> [WHAT TO DO]:
Return, from the listing below, every line that includes "ainsi".

> [DATA EXTRACTS]:
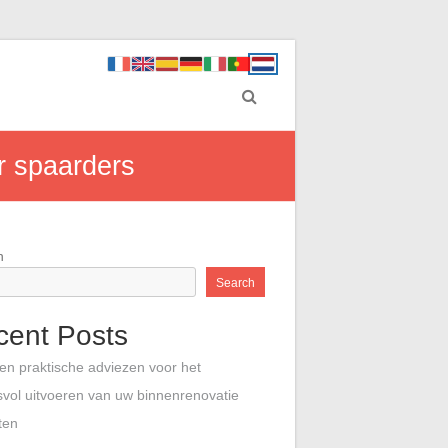
r spaarders
h
Search
cent Posts
 en praktische adviezen voor het
vol uitvoeren van uw binnenrenovatie
ten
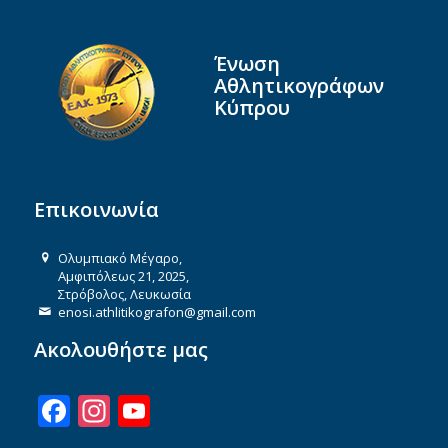
Ένωση
Αθλητικογράφων
Κύπρου
Επικοινωνία
Ολυμπιακό Μέγαρο,
Αμφιπόλεως 21, 2025,
Στρόβολος, Λευκωσία
enosi.athlitikografon@gmail.com
Ακολουθήστε μας
Facebook
Instagram
YouTube
Channel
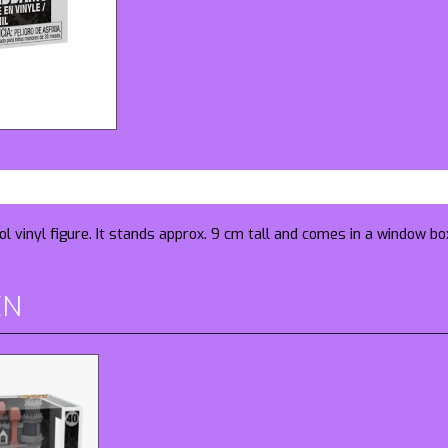
l vinyl figure. It stands approx. 9 cm tall and comes in a window bo
EN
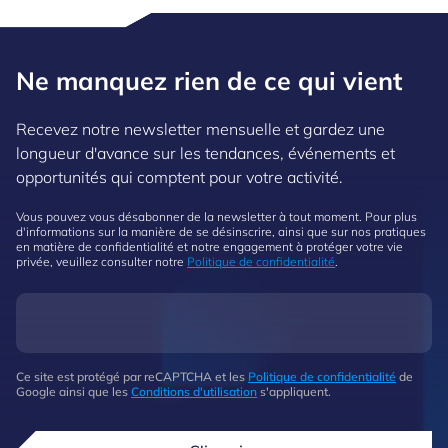
Ne manquez rien de ce qui vient
Recevez notre newsletter mensuelle et gardez une
longueur d'avance sur les tendances, événements et
opportunités qui comptent pour votre activité.
Vous pouvez vous désabonner de la newsletter à tout moment. Pour plus
d'informations sur la manière de se désinscrire, ainsi que sur nos pratiques
en matière de confidentialité et notre engagement à protéger votre vie
privée, veuillez consulter notre
Politique de confidentialité
.
Ce site est protégé par reCAPTCHA et les
Politique de confidentialité
de
Google ainsi que les
Conditions d'utilisation
s'appliquent.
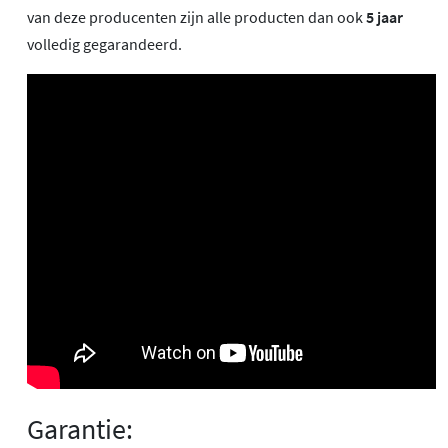
van deze producenten zijn alle producten dan ook
5 jaar
volledig gegarandeerd.
Garantie:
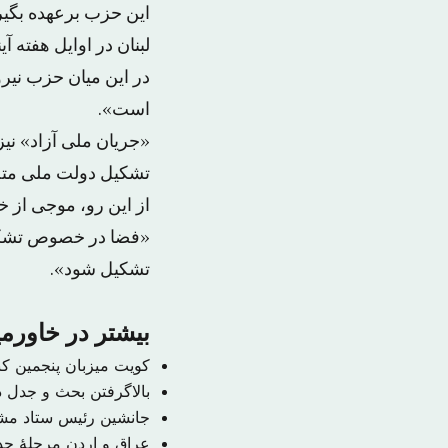
این حزب برعهده بگیر
لبنان در اوایل هفته آی
در این میان حزب نیر
است».
«جریان ملی آزاد» نی
تشکیل دولت ملی متحد
از این رو، موجی از 
«فضا در خصوص تشکی
تشکیل شود».
بیشتر در خاورمی
کویت میزبان پنجمین ک
بالاگرفتن بحث و جدل در
جانشین رئیس ستاد م
عراق و اردن مرحلهٔ جدی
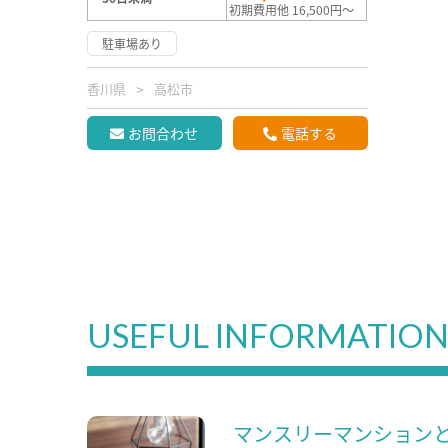
初期費用他 16,500円～
駐車場あり
香川県
高松市
お問合わせ
電話する
USEFUL INFORMATIO
マンスリーマンション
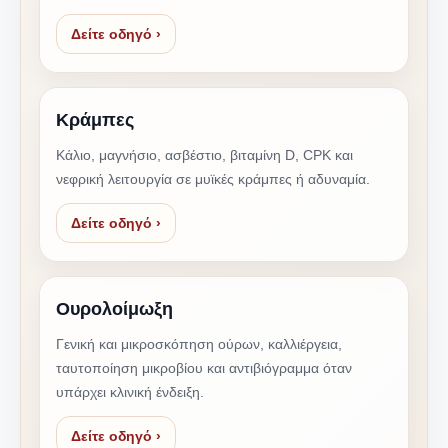
Δείτε οδηγό ›
Κράμπες
Κάλιο, μαγνήσιο, ασβέστιο, βιταμίνη D, CPK και
νεφρική λειτουργία σε μυϊκές κράμπες ή αδυναμία.
Δείτε οδηγό ›
Ουρολοίμωξη
Γενική και μικροσκόπηση ούρων, καλλιέργεια,
ταυτοποίηση μικροβίου και αντιβιόγραμμα όταν
υπάρχει κλινική ένδειξη.
Δείτε οδηγό ›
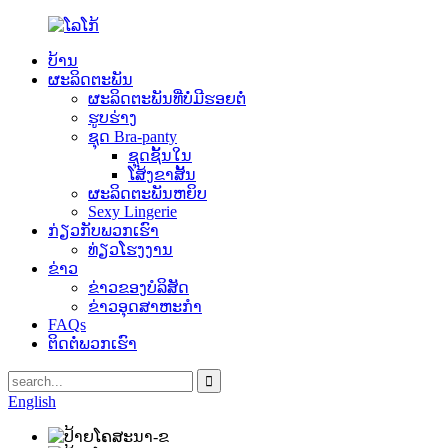
ບ້ານ
ຜະລິດຕະພັນ
ຜະລິດຕະພັນທີ່ບໍ່ມີຮອຍຕໍ່
ຮູບຮ່າງ
ຊຸດ Bra-panty
ຊຸດຊັ້ນໃນ
ໂສ້ງຂາສັ້ນ
ຜະລິດຕະພັນຫຍິບ
Sexy Lingerie
ກ່ຽວກັບພວກເຮົາ
ທ່ຽວໂຮງງານ
ຂ່າວ
ຂ່າວຂອງບໍລິສັດ
ຂ່າວອຸດສາຫະກໍາ
FAQs
ຕິດຕໍ່ພວກເຮົາ
English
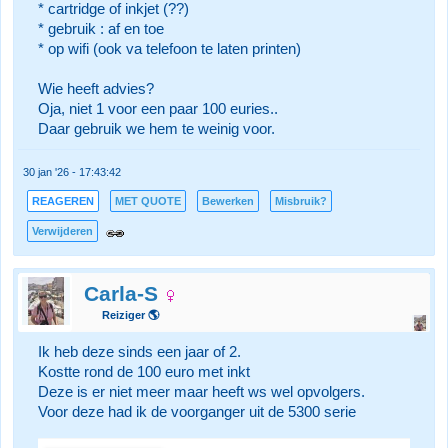
* cartridge of inkjet (??)
* gebruik : af en toe
* op wifi (ook va telefoon te laten printen)
Wie heeft advies?
Oja, niet 1 voor een paar 100 euries..
Daar gebruik we hem te weinig voor.
30 jan '26 - 17:43:42
REAGEREN
MET QUOTE
Bewerken
Misbruik?
Verwijderen
Carla-S
Reiziger 🌎
Ik heb deze sinds een jaar of 2.
Kostte rond de 100 euro met inkt
Deze is er niet meer maar heeft ws wel opvolgers.
Voor deze had ik de voorganger uit de 5300 serie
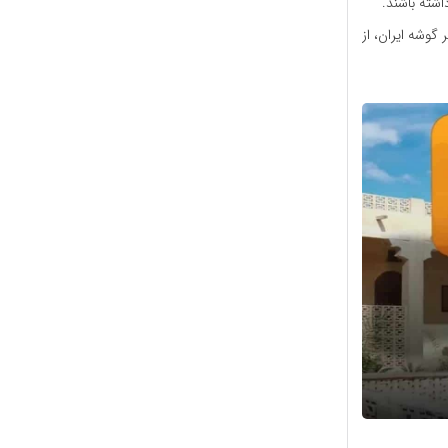
اشته باشند.
 گوشه ایران، از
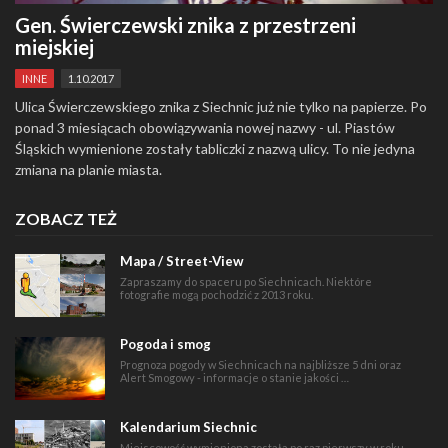
Gen. Świerczewski znika z przestrzeni
miejskiej
INNE
1.10.2017
Ulica Świerczewskiego znika z Siechnic już nie tylko na papierze. Po
ponad 3 miesiącach obowiązywania nowej nazwy - ul. Piastów
Śląskich wymienione zostały tabliczki z nazwą ulicy. To nie jedyna
zmiana na planie miasta.
ZOBACZ TEŻ
Mapa / Street-View
Zapraszamy do spaceru po Siechnicach. Niektóre
fotografie mogą pochodzić z 2013 roku.
Pogoda i smog
Prognoza pogody w Siechnicach na najbliższe 5 dni oraz
Alert Smogowy - informacje o stanie jakości …
Kalendarium Siechnic
Miejscowość wymieniona została po raz pierwszy w roku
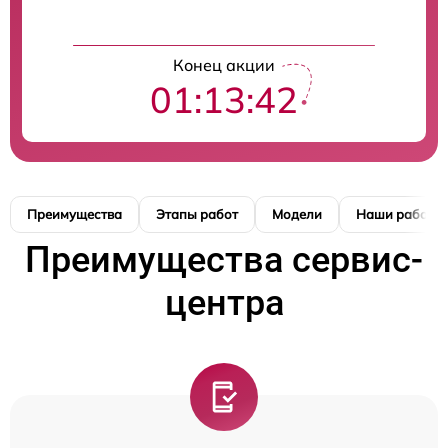
Конец акции
01:13:41
Преимущества
Этапы работ
Модели
Наши работы
Преимущества сервис-
центра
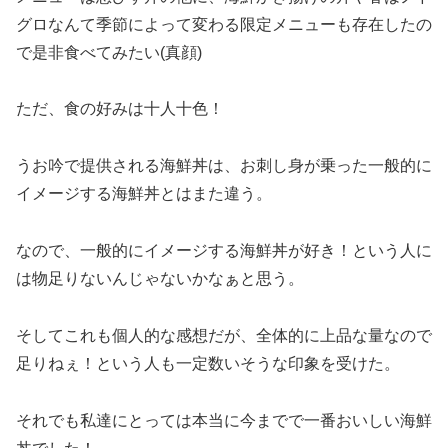
グロなんて季節によって変わる限定メニューも存在したの
で是非食べてみたい(真顔)
ただ、食の好みは十人十色！
うお吟で提供される海鮮丼は、お刺し身が乗った一般的に
イメージする海鮮丼とはまた違う。
なので、一般的にイメージする海鮮丼が好き！という人に
は物足りないんじゃないかなぁと思う。
そしてこれも個人的な感想だが、全体的に上品な量なので
足りねぇ！という人も一定数いそうな印象を受けた。
それでも私達にとっては本当に今までで一番おいしい海鮮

> [ANSWER FOR THE TASK]:
d'informations sur la manière de se désinscrire, ainsi que sur nos pratiques
Google ainsi que les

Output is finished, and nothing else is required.